Campaign Finance

Hundreds of millions of dollars are spent on elections every year in the United States of America. While candidates in presidential elections tend to spend roughly the same amount of money on their campaigns, there are sometimes huge disparities between congressional candidates. In general, incumbents raise money much more easily than challengers. During the 2004 election cycle, House and Senate incumbents raised and spent more than $680 million on their campaigns compared to only the $192 million spent by challengers. The average Senate incumbent raised more than $8 million, compared to less than $1 million for the average challenger. House incumbents also outpaced their challengers by a healthy campaign spending margin, raising an average of about $1.1 million compared to less than $200,000 for challengers. This huge disparity in spending in favor of incumbents is facilitated in large part by a huge advantage in raising money from political action committees (PACs), the divisions of interest groups that are legally registered and authorized to donate money to candidates for federal office. PACs generally give more than three-quarters of their money to incumbents.

2004 Congressional Election Spending

Candidate Status

U.S. House

U.S. Senate







Open-Seat Candidates




SOURCE: Federal Election Commission

Partly due to the large amounts of money they raise and partly due to their generally popular reputations and political experience, House incumbents win about 95% of the time and Senate incumbents win about 90% of the time. Spending large amounts of money, however, does not guarantee that an incumbent will win. In fact, incumbents generally do not have to raise and spend exorbitant amounts of money on their campaigns unless they are facing a serious challenge. Many incumbents who lose reelection bids do so while spending more money on their campaigns than ever before. When an incumbent is in trouble and facing strong competition he or she is compelled to raise and spend much more than they would in less politically threatening circumstances.

While elections involving incumbents are generally not very competitive, "open seat" races, contests in which no incumbent is seeking reelection, tend to be very competitive. One of the most important reasons for this heightened level of competition is that neither candidate in an open seat election has a built-in fund-raising advantage.

Federal Campaign Law

The Federal Election Campaign Act of 1974 established limits on the amount of money that can be given to candidates for federal office by individuals, PACs and political parties. The Act also limited the overall amount of money a candidate could spend on his or her election, but the Supreme Court declared that provision an unconstitutional limitation on free speech (see Buckley v. Valeo). In 2002, the Bipartisan Campaign Reform Act (BCRA) was enacted. While many of the underlying principles of the original FEC Act were reaffirmed (e.g., individual contribution limits, public reporting requirements), several important changes were made. Most significantly so-called "soft money" contributions to political parties were banned.
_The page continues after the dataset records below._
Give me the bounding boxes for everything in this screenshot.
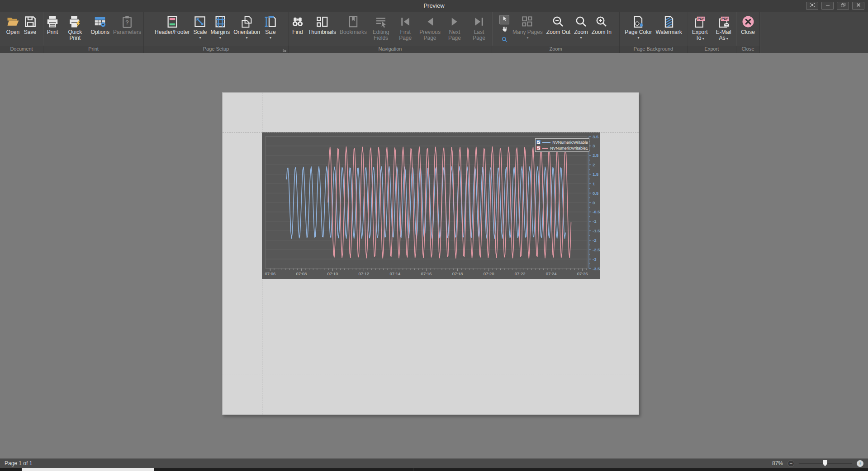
header-footer-label: Header/Footer [155,29,190,35]
svg-text:2.5: 2.5 [593,153,599,158]
ribbon-group-print: Print Quick Print Options ? Parameters P… [43,12,144,53]
svg-text:3.5: 3.5 [593,134,599,139]
zoom-decrease-button[interactable]: − [787,460,794,467]
find-icon [291,15,304,28]
save-button[interactable]: Save [22,13,39,46]
quick-print-button[interactable]: Quick Print [61,13,89,46]
zoom-icon [574,15,588,28]
editing-fields-icon [374,15,388,28]
margins-button[interactable]: Margins [209,13,232,46]
legend-line-sample [542,148,548,149]
svg-text:PDF: PDF [697,17,705,21]
svg-text:?: ? [125,19,129,26]
orientation-button[interactable]: Orientation [232,13,262,46]
group-label-print: Print [43,46,143,53]
bookmarks-label: Bookmarks [340,29,367,35]
header-footer-button[interactable]: Header/Footer [153,13,191,46]
margins-icon [213,15,227,28]
preview-page: 07:0607:0807:1007:1207:1407:1607:1807:20… [222,92,639,415]
svg-text:07:14: 07:14 [390,271,401,276]
size-icon [264,15,277,28]
print-button[interactable]: Print [44,13,61,46]
print-label: Print [47,29,58,35]
svg-text:-3: -3 [593,257,596,262]
first-page-icon [398,15,412,28]
many-pages-icon [521,15,534,28]
zoom-button[interactable]: Zoom [572,13,590,46]
group-label-page-background: Page Background [620,46,687,53]
scale-label: Scale [193,29,207,40]
margin-guide-right [600,93,600,414]
orientation-icon [240,15,254,28]
window-title: Preview [0,2,868,9]
legend-series-name: NVNumericWritable [552,140,588,145]
thumbnails-button[interactable]: Thumbnails [306,13,338,46]
pointer-icon [501,15,508,24]
watermark-label: Watermark [655,29,682,35]
legend-line-sample [542,142,550,143]
ribbon-group-document: Open Save Document [0,12,43,53]
restore-button[interactable] [837,2,849,10]
first-page-button: First Page [393,13,417,46]
export-to-button[interactable]: PDF Export To [688,13,712,46]
zoom-tools-column [498,13,511,46]
close-preview-icon [741,15,755,28]
svg-text:0: 0 [593,200,595,205]
svg-text:-0.5: -0.5 [593,209,600,214]
taskbar-edge [0,468,868,471]
zoom-slider-handle[interactable] [823,460,827,466]
ribbon-group-close: Close Close [736,12,760,53]
editing-fields-label: Editing Fields [370,29,391,41]
fullscreen-button[interactable] [806,2,818,10]
svg-text:07:16: 07:16 [421,271,432,276]
svg-text:-1: -1 [593,219,597,224]
thumbnails-label: Thumbnails [308,29,336,35]
options-label: Options [91,29,109,35]
find-button[interactable]: Find [289,13,306,46]
group-label-zoom: Zoom [492,46,619,53]
svg-text:-2: -2 [593,238,596,243]
legend-series-name: NVNumericWritable1 [550,146,588,151]
svg-text:07:08: 07:08 [296,271,307,276]
zoom-out-label: Zoom Out [546,29,570,35]
size-label: Size [265,29,275,40]
zoom-out-button[interactable]: Zoom Out [545,13,572,46]
close-icon [855,2,862,10]
group-label-navigation: Navigation [289,46,492,53]
options-button[interactable]: Options [89,13,111,46]
header-footer-icon [166,15,179,28]
page-color-button[interactable]: Page Color [623,13,654,46]
pointer-tool-button[interactable] [499,15,509,24]
zoom-in-button[interactable]: Zoom In [590,13,613,46]
last-page-icon [472,15,486,28]
open-label: Open [6,29,19,35]
hand-tool-button[interactable] [499,25,509,35]
svg-text:07:22: 07:22 [515,271,526,276]
zoom-slider[interactable] [799,463,852,464]
fullscreen-icon [809,2,816,10]
zoom-out-icon [551,15,565,28]
taskbar-app-segment[interactable] [22,468,154,471]
previous-page-button: Previous Page [417,13,442,46]
page-color-label: Page Color [625,29,652,40]
email-as-button[interactable]: PDF E-Mail As [712,13,736,46]
close-preview-button[interactable]: Close [739,13,757,46]
bookmarks-button: Bookmarks [338,13,369,46]
minimize-button[interactable] [821,2,834,10]
close-window-button[interactable] [852,2,864,10]
page-count-text: Page 1 of 1 [0,460,772,466]
group-label-page-setup: Page Setup [144,46,288,53]
watermark-button[interactable]: Watermark [654,13,683,46]
svg-text:0.5: 0.5 [593,191,599,196]
size-button[interactable]: Size [262,13,279,46]
svg-text:PDF: PDF [721,17,729,21]
magnifier-tool-button[interactable] [499,36,509,45]
open-button[interactable]: Open [5,13,22,46]
zoom-increase-button[interactable]: + [857,460,863,467]
zoom-cluster: 87% − + [772,460,868,467]
scale-button[interactable]: Scale [191,13,209,46]
bookmarks-icon [346,15,360,28]
svg-text:3: 3 [593,143,595,148]
dialog-launcher-icon[interactable] [282,47,287,52]
magnifier-icon [501,36,508,45]
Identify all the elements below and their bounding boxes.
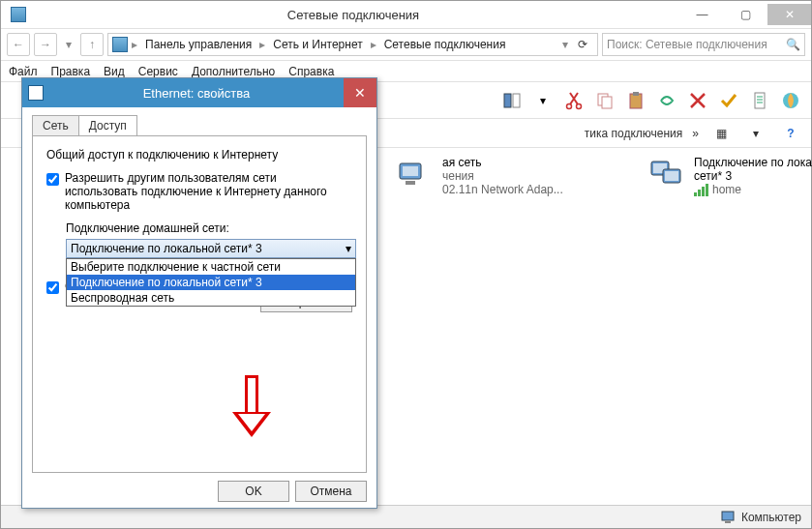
connections-list: ая сеть чения 02.11n Network Adap... Под…: [388, 148, 812, 505]
check-icon[interactable]: [716, 88, 741, 113]
connection-text: ая сеть чения 02.11n Network Adap...: [442, 156, 563, 196]
connection-item[interactable]: ая сеть чения 02.11n Network Adap...: [398, 156, 620, 196]
title-bar: Сетевые подключения — ▢ ✕: [1, 1, 811, 28]
svg-rect-7: [633, 92, 639, 96]
cut-icon[interactable]: [561, 88, 586, 113]
help-icon[interactable]: ?: [778, 121, 803, 146]
search-placeholder: Поиск: Сетевые подключения: [607, 38, 767, 51]
svg-rect-5: [602, 97, 612, 108]
conn-status: home: [694, 183, 812, 196]
home-network-label: Подключение домашней сети:: [66, 221, 352, 235]
menu-tools[interactable]: Сервис: [138, 65, 178, 78]
bc-item[interactable]: Сетевые подключения: [380, 38, 510, 51]
up-button[interactable]: ↑: [80, 33, 104, 56]
tab-strip: Сеть Доступ: [32, 115, 367, 136]
tab-page-sharing: Общий доступ к подключению к Интернету Р…: [32, 135, 367, 473]
forward-button[interactable]: →: [34, 33, 57, 56]
svg-point-3: [577, 103, 582, 108]
bc-sep: ▸: [257, 38, 267, 51]
lan-adapter-icon: [649, 156, 686, 191]
dialog-icon: [28, 85, 44, 101]
redo-icon[interactable]: [685, 88, 710, 113]
chevron-down-icon: ▾: [346, 242, 351, 255]
svg-rect-1: [513, 94, 520, 107]
combo-display[interactable]: Подключение по локальной сети* 3 ▾: [66, 239, 356, 258]
back-button[interactable]: ←: [7, 33, 30, 56]
view-icon[interactable]: ▾: [530, 88, 556, 113]
copy-icon[interactable]: [592, 88, 617, 113]
menu-edit[interactable]: Правка: [51, 65, 91, 78]
combo-option-selected[interactable]: Подключение по локальной сети* 3: [67, 275, 355, 290]
conn-status: чения: [442, 169, 563, 183]
menu-view[interactable]: Вид: [104, 65, 125, 78]
maximize-button[interactable]: ▢: [724, 4, 767, 25]
dialog-close-button[interactable]: ✕: [344, 78, 376, 107]
view-dropdown-icon[interactable]: ▾: [743, 121, 768, 146]
dialog-title: Ethernet: свойства: [49, 86, 344, 101]
signal-icon: [694, 183, 708, 196]
connection-text: Подключение по локальной сети* 3 home: [694, 156, 812, 196]
wifi-adapter-icon: [398, 156, 435, 191]
shell-icon[interactable]: [778, 88, 803, 113]
navigation-bar: ← → ▾ ↑ ▸ Панель управления ▸ Сеть и Инт…: [1, 28, 811, 61]
combo-option[interactable]: Беспроводная сеть: [67, 290, 355, 306]
cancel-button[interactable]: Отмена: [295, 481, 367, 502]
bc-dropdown-icon[interactable]: ▾: [560, 38, 570, 51]
svg-rect-0: [504, 94, 511, 107]
breadcrumb[interactable]: ▸ Панель управления ▸ Сеть и Интернет ▸ …: [107, 33, 598, 56]
undo-icon[interactable]: [654, 88, 679, 113]
ok-button[interactable]: OK: [218, 481, 289, 502]
dialog-title-bar[interactable]: Ethernet: свойства ✕: [22, 78, 376, 107]
history-dropdown[interactable]: ▾: [61, 33, 76, 56]
tab-sharing[interactable]: Доступ: [78, 115, 137, 136]
conn-name: Подключение по локальной сети* 3: [694, 156, 812, 183]
combo-option[interactable]: Выберите подключение к частной сети: [67, 259, 355, 275]
bc-item[interactable]: Панель управления: [141, 38, 256, 51]
computer-icon: [720, 510, 736, 525]
allow-sharing-checkbox-row[interactable]: Разрешить другим пользователям сети испо…: [46, 171, 352, 212]
allow-sharing-checkbox[interactable]: [46, 173, 59, 186]
diagnose-link[interactable]: тика подключения: [585, 127, 683, 140]
dialog-body: Сеть Доступ Общий доступ к подключению к…: [22, 107, 376, 508]
properties-icon[interactable]: [747, 88, 772, 113]
minimize-button[interactable]: —: [680, 4, 724, 25]
allow-control-checkbox[interactable]: [46, 281, 59, 294]
search-icon: 🔍: [786, 38, 800, 51]
window-title: Сетевые подключения: [26, 8, 680, 22]
svg-rect-11: [403, 166, 418, 176]
svg-rect-17: [722, 512, 734, 520]
bc-item[interactable]: Сеть и Интернет: [269, 38, 366, 51]
paste-icon[interactable]: [623, 88, 648, 113]
location-icon: [112, 37, 128, 52]
menu-file[interactable]: Файл: [9, 65, 38, 78]
window-controls: — ▢ ✕: [680, 4, 811, 25]
status-text: Компьютер: [741, 511, 801, 524]
allow-sharing-label: Разрешить другим пользователям сети испо…: [65, 171, 352, 212]
annotation-arrow: [232, 375, 271, 443]
svg-rect-8: [755, 93, 765, 108]
menu-help[interactable]: Справка: [288, 65, 334, 78]
view-small-icon[interactable]: ▦: [708, 121, 734, 146]
connection-item[interactable]: Подключение по локальной сети* 3 home: [649, 156, 812, 196]
conn-device: 02.11n Network Adap...: [442, 183, 563, 196]
dialog-buttons: OK Отмена: [32, 473, 367, 502]
close-button[interactable]: ✕: [767, 4, 811, 25]
conn-name: ая сеть: [442, 156, 563, 169]
combo-value: Подключение по локальной сети* 3: [71, 242, 262, 255]
properties-dialog: Ethernet: свойства ✕ Сеть Доступ Общий д…: [21, 77, 377, 509]
combo-dropdown: Выберите подключение к частной сети Подк…: [66, 258, 356, 307]
svg-rect-12: [406, 181, 415, 185]
refresh-button[interactable]: ⟳: [572, 38, 593, 51]
menu-advanced[interactable]: Дополнительно: [192, 65, 275, 78]
svg-rect-16: [665, 171, 678, 181]
organize-icon[interactable]: [499, 88, 525, 113]
command-more[interactable]: »: [692, 127, 699, 140]
svg-rect-18: [725, 521, 731, 523]
group-label: Общий доступ к подключению к Интернету: [46, 148, 352, 162]
tab-network[interactable]: Сеть: [32, 115, 79, 136]
svg-point-2: [567, 103, 572, 108]
search-input[interactable]: Поиск: Сетевые подключения 🔍: [602, 33, 805, 56]
window-icon: [11, 7, 26, 22]
svg-rect-6: [630, 94, 642, 108]
home-network-combo[interactable]: Подключение по локальной сети* 3 ▾ Выбер…: [66, 239, 356, 258]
These previously unregulated donations were made by wealthy contributors to parties for the purposes of "party building." Activities carried out under this banner, however, were virtually indistinguishable from traditional campaign activities. The table below provides a summary of current federal campaign regulations. (Each state has separate guidelines and rules for state and local elections.)

Another important feature of the BCRA is the so-called "millionaire's amendment." This provision of the law is aimed at promoting campaign spending equality when a wealthy candidate (i.e. a "millionaire") makes significant personal contributions to his or her own campaign. If a wealthy candidate exceeds a specific threshold of personal spending, his or her opponent is afforded greater fundraising flexibility than normally allowed under the law. The spending threshold is based in large part on "voting age population," so it is different for candidates in each state. The threshold is about $630,000 in the least populous state (Wyoming) and about $2,700,000 in California. If a wealthy candidate exceeds the spending threshold the opposing candidate may accept increased individual contributions. In some cases, national and state party committees may also be allowed to make unlimited coordinated expenses on the candidate's behalf.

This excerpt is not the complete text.